Table_6_Identification and validation of two major QTLs for spikelet number per spike in wheat (Triticum aestivum L.).xlsx

The total number of spikelets (TSPN) and the number of fertile spikelets (FSPN) affect the final number of grains per spikelet in wheat. This study constructed a high-density genetic map using 55K single nucleotide polymorphism (SNP) arrays from a population of 152 recombinant inbred lines (RIL) from crossing the wheat accessions 10-A and B39. Twenty-four quantitative trait loci (QTLs) for TSPN and 18 QTLs for FSPN were localized based on the phenotype in 10 environments in 2019–2021. Two major QTLs, QTSPN/QFSPN.sicau-2D.4 (34.43–47.43 Mb) and QTSPN/QFSPN.sicau-2D.5(32.97–34.43 Mb), explained 13.97%–45.90% of phenotypic variation. Linked kompetitive allele-specific PCR (KASP) markers further validated these two QTLs and revealed that QTSPN.sicau-2D.4 had less effect on TSPN than QTSPN.sicau-2D.5 in 10-A×BE89 (134 RILs) and 10-A×Chuannong 16 (192 RILs) populations, and one population of Sichuan wheat (233 accessions). The alleles combination haplotype 3 with the allele from 10-A of QTSPN/QFSPN.sicau-2D.5 and the allele from B39 of QTSPN.sicau-2D.4 resulted in the highest number of spikelets. In contrast, the allele from B39 for both loci resulted in the lowest number of spikelets. Using bulk-segregant analysis–exon capture sequencing, six SNP hot spots that included 31 candidate genes were identified in the two QTLs. We identified Ppd-D1a from B39 and Ppd-D1d from 10-A and further analyzed Ppd-D1 variation in wheat. These results identified loci and molecular markers with potential utility for wheat breeding and laid a foundation for further fine mapping and cloning of the two loci.
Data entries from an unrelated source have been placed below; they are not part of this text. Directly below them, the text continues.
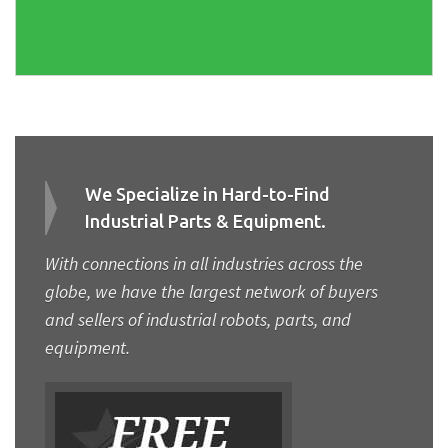
We Specialize in Hard-to-Find
Industrial Parts & Equipment.
With connections in all industries across the
globe, we have the largest network of buyers
and sellers of industrial robots, parts, and
equipment.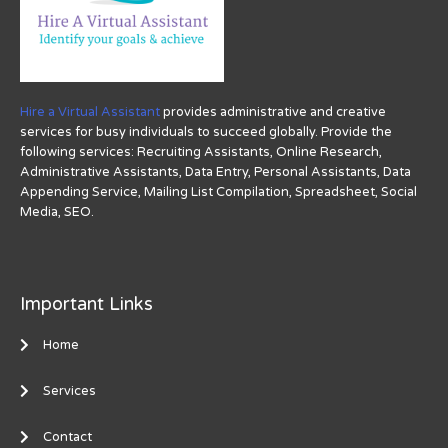
Hire a Virtual Assistant
provides administrative and creative
services for busy individuals to succeed globally. Provide the
following services: Recruiting Assistants, Online Research,
Administrative Assistants, Data Entry, Personal Assistants, Data
Appending Service, Mailing List Compilation, Spreadsheet, Social
Media, SEO.
Important Links
Home
Services
Contact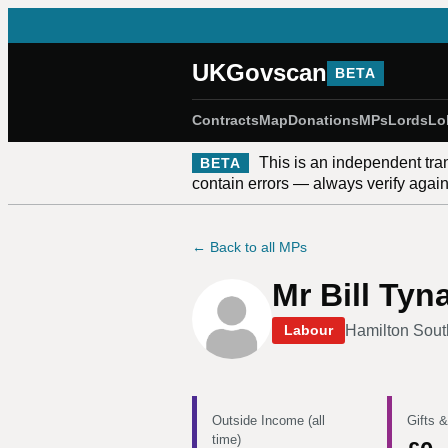
UKGovscan
BETA
Contracts
Map
Donations
MPs
Lords
Lo
This is an independent tra
BETA
contain errors — always verify against
← Back to all MPs
Mr Bill Tyn
Hamilton Sout
Labour
Outside Income (all
Gifts &
time)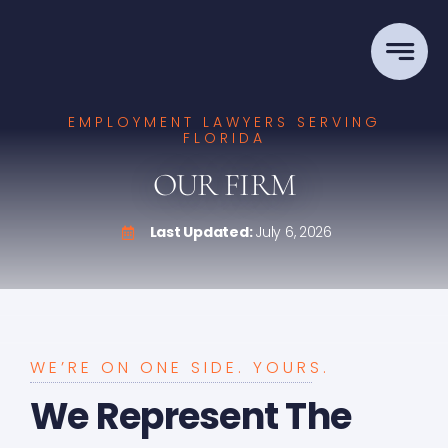
Skip
to
content
EMPLOYMENT LAWYERS SERVING
FLORIDA
OUR FIRM
Last Updated:
July 6, 2026
WE’RE ON ONE SIDE. YOURS.
We Represent The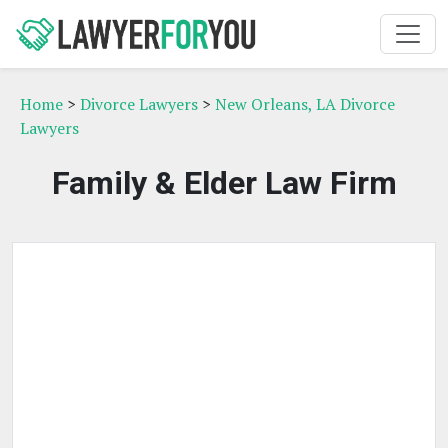
Home
>
Divorce Lawyers
>
New Orleans, LA Divorce
Lawyers
Family & Elder Law Firm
小麦小穗总数（total number of spikelets, TSPN）与可育小穗数（fertile spikelets, FSPN）会影响每小穗的最终粒数。本研究以小麦种质10-A与B39杂交获得的152个重组自交系（recombinant inbred lines, RIL）群体为试材，利用55K单核苷酸多态性（single nucleotide polymorphism, SNP）芯片构建了高密度遗传图谱。基于2019—2021年10个环境下的表型数据，共定位到24个控制小穗总数的数量性状位点（quantitative trait loci, QTLs）以及18个控制可育小穗数的QTLs。其中两个主效QTL——QTSPN/QFSPN.sicau-2D.4（34.43~47.43 Mb）与QTSPN/QFSPN.sicau-2D.5（32.97~34.43 Mb）——可解释13.97%~45.90%的表型变异。通过连锁的竞争性等位基因特异性PCR（kompetitive allele-specific PCR, KASP）标记对上述两个QTL进行验证，结果显示在10-A×BE89（134个重组自交系）、10-A×川农16（192个重组自交系）以及四川小麦自然群体（233份种质）中，QTSPN.sicau-2D.4对小穗总数的调控效应弱于QTSPN/QFSPN.sicau-2D.5。携带QTSPN/QFSPN.sicau-2D.5的10-A来源等位基因与QTSPN.sicau-2D.4的B39来源等位基因的单倍型3，可获得最高的小穗数；反之，若两个位点均携带B39来源的等位基因，则小穗数最低。通过集群分离分析-外显子捕获测序（bulk-segregant analysis–exon capture sequencing），在这两个QTL区间内鉴定到6个SNP热点区域，共包含31个候选基因。我们从B39中鉴定到Ppd-D1a等位变异，从10-A中鉴定到Ppd-D1d，并对小麦中Ppd-D1的变异类型开展了进一步分析。本研究鉴定的位点与分子标记可为小麦育种提供潜在应用价值，同时为后续这两个位点的精细定位与克隆研究奠定了基础。